Kamis, 09 Februari 2023


Refleksi 2022 , Polemik Beras di Penghujung Tahun  

30 Des 2022, 02:30 WIBEditor : Yulianto

Panen padi dengan combine harvester | Sumber Foto:Dok. Sinta

TABLOIDSINARTANI.COM, Jakarta---Di Penghujung tahun 2022 masyarakat disajikan polemik beras. Semua berawal ketika pemerintah akhirnya memutuskan mengimpor beras untuk mencukupi kebutuhan cadangan beras pemerintah (CBP) yang ada di gudang Perum Bulog.

Sebagai komoditas politik, gejolak harga pangan pokok masyarakat Indonesia ini bisa menggoyang ekonomi ditandai dengan naiknya inflasi. Meski berganti pemerintahan, beras tetap menjadi perhatian utama. Berbagai kebijakan pun banyak difokuskan untuk mempertahankan produksi beras. Misalnya di bagian hulu, pemerintah memberikan subsidi benih dan pupuk, perbaikan irigasi untuk membantu petani.

Sedangkan di bagian hilir, pemerintah menerbitkan regulasi penetapan harga pembelian pemerintah (HPP) gabah/beras untuk menjaga harga di tingkat petani. Sedangkan di konsumen, pemerintah menetapkan Harga Eceran Tertinggi (HET) beras medium dan premium.

Di sisi lain, produksi padi (beras) sangat rentan terhadap berbagai goncangan karena banyak faktor yang mempengaruhi, Sebut saja, saat ini kondisi iklim yang kian sulit ditebak, sehingga tanaman padi rawan terkena banjir dan kekeringan. Cuaca ekstrim juga bisa menimbulkan gangguan hama dan penyakit (organisme pengganggu tumbuhan).

Upaya pemerintah menjaga produksi beras menuai hasil. Menjelang HUT RI ke-77 pada 17 Agustus 2022, International Rice Research Institute (IRRI) memberikan penghargaan terhadap Indonesia yang selama tiga tahun terakhir mampu mencapai swasembada beras secara berturut-turut (2019-2021).

Berdasarkan data Kerangkan Sample Area (KSA) BPS, produksi beras tahun 2019 sebanyak 31,31 juta ton (surplus 2,38 juta ton), tahun 2020 sebanyak 31,40 ton (surplus 2,13 juta ton), tahun 2021 sebesar 31,36 juta ton (surplus 1,31 juta ton).
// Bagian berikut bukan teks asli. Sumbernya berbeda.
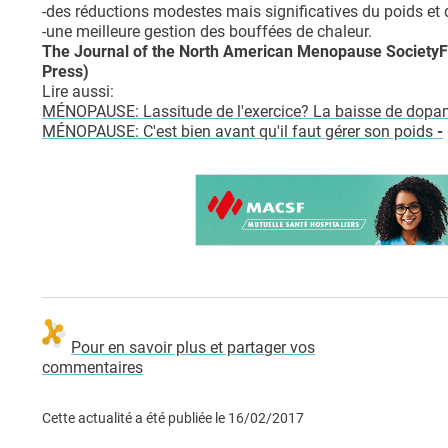
-des réductions modestes mais significatives du poids et d
-une meilleure gestion des bouffées de chaleur.
The Journal of the North American Menopause SocietyF
Press)
Lire aussi:
MÉNOPAUSE: Lassitude de l'exercice? La baisse de dopa
MÉNOPAUSE: C'est bien avant qu'il faut gérer son poids
-
Pour en savoir plus et partager vos
commentaires
Cette actualité a été publiée le
16/02/2017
Menteri Pertanian Syahrul Yasin Limpo (SYL) menegaskan pihaknya menggunakan data BPS sebagai rujukan produksi beras nasional. Dari data BPS produksi beras dalam negeri masih mencukupi kebutuhan dalam negeri. BPS memprediksi, produksi beras tahun 2021 sebanyak 31.895.250 ton. Jika konsumsi sekitar 30,20 juta ton atau rata-rata 2,5 juta ton/bulan, maka akan ada surplus 1,7 juta ton beras.
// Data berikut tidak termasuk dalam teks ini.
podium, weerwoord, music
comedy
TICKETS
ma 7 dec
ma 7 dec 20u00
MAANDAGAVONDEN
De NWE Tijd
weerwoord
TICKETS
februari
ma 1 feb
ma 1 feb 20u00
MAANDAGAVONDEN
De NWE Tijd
“Produksi beras kita sangat optimal sesuai dengan perencanaan. Saat ini luas lahan panen kita di atas 10 juta ha. Produksinya sangat maksimal. Jadi kalau kita lihat data BPS, produksi beras aman, stoknya juga aman,” tegasnya.

Terkait angka produksi, Kepala Badan Pangan Nasional (National Food Agency/NFA), Arief Prasetyo Adhi mengatakan, pihaknya bersama Kementerian Pertanian telah sepakat menggunakan satu data dari BPS, baik terkait produksi beras, kebutuhan beras rumah tangga, dan luar rumah tangga. Langkah tersebut untuk memastikan dan menjaga akurasi arah kebijakan beras nasional di akhir tahun ini dan tahun 2023.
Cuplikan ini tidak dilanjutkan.